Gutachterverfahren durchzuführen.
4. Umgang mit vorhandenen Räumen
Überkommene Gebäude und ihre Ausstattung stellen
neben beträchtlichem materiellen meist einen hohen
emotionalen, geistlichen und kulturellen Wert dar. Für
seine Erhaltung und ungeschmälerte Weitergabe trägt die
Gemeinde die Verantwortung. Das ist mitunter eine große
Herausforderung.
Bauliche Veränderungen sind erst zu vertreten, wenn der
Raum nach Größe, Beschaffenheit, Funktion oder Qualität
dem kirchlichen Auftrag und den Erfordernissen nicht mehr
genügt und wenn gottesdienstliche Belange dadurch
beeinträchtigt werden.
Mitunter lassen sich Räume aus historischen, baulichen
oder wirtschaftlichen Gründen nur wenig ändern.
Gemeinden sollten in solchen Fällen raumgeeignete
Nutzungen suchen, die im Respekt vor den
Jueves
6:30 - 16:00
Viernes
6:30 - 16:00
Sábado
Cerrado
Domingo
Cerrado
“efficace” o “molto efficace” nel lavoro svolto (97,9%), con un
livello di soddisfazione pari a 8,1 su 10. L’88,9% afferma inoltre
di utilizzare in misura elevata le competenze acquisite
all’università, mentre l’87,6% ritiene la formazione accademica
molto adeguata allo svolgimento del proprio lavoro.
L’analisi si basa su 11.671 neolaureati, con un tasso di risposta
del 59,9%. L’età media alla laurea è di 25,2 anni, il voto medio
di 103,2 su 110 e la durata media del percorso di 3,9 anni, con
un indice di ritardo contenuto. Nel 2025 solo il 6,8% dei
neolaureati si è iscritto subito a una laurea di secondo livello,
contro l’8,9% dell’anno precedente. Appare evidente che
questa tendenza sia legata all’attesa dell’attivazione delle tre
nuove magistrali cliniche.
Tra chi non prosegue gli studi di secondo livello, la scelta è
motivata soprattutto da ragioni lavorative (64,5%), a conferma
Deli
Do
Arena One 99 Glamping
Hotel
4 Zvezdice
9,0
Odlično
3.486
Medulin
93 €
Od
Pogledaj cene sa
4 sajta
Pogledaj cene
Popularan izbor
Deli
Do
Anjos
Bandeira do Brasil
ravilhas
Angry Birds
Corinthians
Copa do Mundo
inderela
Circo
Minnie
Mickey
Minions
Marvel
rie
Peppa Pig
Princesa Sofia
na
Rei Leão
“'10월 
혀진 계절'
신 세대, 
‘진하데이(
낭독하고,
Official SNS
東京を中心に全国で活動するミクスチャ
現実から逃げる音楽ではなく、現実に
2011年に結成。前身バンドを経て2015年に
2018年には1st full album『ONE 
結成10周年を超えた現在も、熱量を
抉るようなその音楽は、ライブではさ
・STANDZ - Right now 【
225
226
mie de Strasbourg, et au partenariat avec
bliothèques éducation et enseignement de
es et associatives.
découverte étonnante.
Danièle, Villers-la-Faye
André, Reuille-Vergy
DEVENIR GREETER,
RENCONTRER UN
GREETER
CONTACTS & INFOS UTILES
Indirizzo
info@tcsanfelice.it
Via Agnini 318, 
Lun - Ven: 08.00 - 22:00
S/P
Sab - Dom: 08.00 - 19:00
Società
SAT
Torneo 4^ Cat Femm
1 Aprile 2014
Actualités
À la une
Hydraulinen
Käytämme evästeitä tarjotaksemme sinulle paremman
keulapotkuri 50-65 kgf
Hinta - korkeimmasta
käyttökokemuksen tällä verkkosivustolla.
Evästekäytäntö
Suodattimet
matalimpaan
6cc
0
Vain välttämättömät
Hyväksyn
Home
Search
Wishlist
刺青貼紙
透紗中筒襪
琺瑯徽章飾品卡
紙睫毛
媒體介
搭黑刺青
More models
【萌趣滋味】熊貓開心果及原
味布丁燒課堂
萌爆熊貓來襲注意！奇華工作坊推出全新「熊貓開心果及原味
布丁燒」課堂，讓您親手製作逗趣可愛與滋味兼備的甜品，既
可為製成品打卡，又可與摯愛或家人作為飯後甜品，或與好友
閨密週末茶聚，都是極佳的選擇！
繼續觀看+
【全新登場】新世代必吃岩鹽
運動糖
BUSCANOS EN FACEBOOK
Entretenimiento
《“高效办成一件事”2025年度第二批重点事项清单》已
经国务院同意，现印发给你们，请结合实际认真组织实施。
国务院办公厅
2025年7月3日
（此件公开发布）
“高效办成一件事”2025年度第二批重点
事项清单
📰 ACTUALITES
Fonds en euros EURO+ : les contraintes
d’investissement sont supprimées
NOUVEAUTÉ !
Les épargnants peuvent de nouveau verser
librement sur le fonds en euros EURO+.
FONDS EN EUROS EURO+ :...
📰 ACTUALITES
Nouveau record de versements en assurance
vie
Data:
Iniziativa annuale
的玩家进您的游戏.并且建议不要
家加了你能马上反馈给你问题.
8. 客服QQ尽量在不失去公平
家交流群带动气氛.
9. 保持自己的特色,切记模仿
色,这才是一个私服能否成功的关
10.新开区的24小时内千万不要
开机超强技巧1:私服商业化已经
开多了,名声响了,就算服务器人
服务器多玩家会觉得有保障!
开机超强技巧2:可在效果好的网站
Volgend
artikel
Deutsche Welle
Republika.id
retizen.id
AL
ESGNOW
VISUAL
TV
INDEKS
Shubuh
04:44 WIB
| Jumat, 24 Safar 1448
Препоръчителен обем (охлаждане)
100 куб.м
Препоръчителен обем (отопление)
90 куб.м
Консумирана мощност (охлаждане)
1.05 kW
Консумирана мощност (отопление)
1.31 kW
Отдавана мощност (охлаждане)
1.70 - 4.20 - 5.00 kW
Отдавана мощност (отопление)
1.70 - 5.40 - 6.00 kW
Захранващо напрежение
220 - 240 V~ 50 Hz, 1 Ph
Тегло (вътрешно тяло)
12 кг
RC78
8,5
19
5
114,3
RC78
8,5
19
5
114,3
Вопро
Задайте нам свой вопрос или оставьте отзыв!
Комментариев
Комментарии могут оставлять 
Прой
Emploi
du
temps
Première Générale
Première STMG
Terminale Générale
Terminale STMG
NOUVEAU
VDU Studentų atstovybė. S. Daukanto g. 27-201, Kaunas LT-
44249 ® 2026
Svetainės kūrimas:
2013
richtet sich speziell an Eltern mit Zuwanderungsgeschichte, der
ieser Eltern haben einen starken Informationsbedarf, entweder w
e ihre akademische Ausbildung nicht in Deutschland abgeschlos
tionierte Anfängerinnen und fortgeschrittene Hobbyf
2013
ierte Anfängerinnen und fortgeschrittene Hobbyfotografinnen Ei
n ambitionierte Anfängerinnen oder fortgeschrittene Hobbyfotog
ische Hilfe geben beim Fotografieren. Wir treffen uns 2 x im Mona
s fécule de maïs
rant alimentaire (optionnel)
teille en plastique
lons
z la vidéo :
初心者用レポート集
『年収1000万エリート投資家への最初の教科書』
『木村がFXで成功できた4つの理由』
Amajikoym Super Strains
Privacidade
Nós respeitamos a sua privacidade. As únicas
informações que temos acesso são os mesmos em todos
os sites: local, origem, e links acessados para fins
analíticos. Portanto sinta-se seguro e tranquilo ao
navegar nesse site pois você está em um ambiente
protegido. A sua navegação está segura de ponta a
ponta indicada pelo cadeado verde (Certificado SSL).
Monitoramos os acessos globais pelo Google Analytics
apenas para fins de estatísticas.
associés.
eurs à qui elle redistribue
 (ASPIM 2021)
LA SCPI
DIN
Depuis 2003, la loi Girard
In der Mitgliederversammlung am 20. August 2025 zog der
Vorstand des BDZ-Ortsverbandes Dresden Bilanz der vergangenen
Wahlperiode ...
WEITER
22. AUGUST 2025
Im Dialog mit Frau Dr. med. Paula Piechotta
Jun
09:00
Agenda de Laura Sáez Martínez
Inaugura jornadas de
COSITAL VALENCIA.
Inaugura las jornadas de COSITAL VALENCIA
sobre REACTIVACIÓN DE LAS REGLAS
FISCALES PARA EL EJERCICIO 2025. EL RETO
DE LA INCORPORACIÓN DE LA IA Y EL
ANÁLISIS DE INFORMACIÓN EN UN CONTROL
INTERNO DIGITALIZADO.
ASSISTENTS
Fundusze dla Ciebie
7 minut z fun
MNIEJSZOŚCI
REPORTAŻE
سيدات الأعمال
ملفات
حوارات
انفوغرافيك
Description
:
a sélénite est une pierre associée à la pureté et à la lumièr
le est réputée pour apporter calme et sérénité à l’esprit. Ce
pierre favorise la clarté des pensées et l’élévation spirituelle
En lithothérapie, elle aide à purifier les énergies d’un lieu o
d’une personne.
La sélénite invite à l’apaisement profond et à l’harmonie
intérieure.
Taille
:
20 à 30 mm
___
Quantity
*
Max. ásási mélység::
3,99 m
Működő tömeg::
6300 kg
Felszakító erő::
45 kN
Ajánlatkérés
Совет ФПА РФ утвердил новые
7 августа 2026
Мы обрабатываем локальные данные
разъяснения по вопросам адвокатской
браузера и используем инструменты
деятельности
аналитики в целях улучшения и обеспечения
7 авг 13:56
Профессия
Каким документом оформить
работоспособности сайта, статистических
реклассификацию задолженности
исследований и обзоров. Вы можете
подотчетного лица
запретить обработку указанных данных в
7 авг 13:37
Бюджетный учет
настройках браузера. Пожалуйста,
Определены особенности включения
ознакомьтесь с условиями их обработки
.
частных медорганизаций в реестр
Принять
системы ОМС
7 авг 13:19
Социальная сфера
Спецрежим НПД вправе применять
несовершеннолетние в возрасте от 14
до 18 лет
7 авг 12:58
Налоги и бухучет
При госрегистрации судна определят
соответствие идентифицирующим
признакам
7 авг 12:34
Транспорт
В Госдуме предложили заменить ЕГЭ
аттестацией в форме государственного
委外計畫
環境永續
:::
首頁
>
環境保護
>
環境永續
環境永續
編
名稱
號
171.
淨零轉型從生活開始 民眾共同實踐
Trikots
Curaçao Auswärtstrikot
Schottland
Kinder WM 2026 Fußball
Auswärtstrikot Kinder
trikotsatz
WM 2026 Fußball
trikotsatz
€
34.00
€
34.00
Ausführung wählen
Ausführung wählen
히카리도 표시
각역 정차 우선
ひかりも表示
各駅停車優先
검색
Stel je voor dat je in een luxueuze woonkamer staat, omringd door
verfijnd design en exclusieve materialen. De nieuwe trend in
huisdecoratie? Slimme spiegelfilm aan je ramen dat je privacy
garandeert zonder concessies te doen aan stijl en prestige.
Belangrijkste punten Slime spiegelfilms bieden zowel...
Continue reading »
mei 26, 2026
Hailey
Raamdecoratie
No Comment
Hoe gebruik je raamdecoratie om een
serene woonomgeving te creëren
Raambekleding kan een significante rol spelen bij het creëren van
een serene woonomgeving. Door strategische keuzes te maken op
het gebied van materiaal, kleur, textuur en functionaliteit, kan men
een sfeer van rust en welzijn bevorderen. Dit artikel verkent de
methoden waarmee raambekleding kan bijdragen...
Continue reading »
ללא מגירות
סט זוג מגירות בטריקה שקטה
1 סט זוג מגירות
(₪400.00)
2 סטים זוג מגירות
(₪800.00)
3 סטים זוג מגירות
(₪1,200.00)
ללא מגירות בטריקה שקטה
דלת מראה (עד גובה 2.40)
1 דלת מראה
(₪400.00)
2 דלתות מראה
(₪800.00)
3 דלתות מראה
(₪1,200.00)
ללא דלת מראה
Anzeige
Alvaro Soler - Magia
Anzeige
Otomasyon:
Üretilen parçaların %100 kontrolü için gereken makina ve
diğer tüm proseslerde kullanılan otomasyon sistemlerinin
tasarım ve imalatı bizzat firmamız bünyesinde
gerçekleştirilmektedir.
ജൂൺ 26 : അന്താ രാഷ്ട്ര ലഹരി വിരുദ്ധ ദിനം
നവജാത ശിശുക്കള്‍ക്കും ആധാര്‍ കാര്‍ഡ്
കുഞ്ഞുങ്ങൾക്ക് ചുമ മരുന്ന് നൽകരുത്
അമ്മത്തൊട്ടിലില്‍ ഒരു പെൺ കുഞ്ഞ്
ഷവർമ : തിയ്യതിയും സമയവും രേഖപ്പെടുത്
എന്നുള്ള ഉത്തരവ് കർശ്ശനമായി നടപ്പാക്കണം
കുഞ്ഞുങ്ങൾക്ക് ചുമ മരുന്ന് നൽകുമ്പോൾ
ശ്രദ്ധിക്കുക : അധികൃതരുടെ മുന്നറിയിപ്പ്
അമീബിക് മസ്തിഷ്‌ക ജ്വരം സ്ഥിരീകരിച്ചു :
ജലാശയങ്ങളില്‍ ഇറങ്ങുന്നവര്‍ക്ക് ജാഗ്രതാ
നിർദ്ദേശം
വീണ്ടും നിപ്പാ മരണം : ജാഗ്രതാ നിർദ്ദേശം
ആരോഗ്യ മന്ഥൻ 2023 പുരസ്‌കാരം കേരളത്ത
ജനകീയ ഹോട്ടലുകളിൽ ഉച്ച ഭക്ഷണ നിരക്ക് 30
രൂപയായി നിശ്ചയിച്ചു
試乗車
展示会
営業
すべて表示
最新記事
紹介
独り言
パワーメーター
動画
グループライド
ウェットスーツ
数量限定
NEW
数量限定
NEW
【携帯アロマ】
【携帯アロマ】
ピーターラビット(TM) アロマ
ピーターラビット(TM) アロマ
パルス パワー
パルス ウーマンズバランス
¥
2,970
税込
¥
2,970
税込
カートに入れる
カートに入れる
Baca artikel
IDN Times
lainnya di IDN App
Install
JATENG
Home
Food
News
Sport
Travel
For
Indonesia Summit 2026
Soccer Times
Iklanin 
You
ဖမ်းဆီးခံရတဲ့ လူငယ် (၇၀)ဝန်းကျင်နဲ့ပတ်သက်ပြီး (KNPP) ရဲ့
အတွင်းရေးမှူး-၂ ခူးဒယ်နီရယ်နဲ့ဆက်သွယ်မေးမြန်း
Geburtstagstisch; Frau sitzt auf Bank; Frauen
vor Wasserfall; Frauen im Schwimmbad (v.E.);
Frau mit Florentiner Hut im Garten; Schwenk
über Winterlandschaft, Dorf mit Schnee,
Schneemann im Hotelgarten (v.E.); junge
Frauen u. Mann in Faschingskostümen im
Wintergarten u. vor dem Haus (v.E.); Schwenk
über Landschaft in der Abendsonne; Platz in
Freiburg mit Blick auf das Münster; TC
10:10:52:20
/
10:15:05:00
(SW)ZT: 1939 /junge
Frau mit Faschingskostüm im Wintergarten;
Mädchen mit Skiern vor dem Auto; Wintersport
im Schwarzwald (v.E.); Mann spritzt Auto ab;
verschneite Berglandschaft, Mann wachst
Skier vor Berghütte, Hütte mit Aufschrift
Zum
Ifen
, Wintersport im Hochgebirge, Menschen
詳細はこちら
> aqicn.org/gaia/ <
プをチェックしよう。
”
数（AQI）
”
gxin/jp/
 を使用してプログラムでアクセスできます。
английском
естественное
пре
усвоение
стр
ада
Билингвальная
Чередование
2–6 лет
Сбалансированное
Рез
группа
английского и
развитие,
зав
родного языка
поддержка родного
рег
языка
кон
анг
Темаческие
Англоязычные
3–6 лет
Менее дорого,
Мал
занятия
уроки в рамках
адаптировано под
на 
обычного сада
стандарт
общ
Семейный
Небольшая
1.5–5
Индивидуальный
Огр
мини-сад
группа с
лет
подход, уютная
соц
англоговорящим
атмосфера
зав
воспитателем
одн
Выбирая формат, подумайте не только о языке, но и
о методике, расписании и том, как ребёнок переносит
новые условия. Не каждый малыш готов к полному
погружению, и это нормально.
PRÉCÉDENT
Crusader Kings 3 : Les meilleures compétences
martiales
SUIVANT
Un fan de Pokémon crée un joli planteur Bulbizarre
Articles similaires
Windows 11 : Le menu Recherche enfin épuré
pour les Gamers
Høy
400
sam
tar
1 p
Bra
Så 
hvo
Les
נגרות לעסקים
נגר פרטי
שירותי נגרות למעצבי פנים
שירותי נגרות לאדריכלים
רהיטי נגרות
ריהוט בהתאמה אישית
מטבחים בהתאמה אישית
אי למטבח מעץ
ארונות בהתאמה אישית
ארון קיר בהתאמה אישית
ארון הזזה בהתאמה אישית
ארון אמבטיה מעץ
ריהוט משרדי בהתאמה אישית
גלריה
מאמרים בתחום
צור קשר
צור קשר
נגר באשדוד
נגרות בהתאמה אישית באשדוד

* * * * * * * * *

### Exercise directions
Pick each line holding "מראה" out of the entries above and return it.

### Your response
דלת מראה (עד גובה 2.40)
1 דלת מראה
2 דלתות מראה
3 דלתות מראה
ללא דלת מראה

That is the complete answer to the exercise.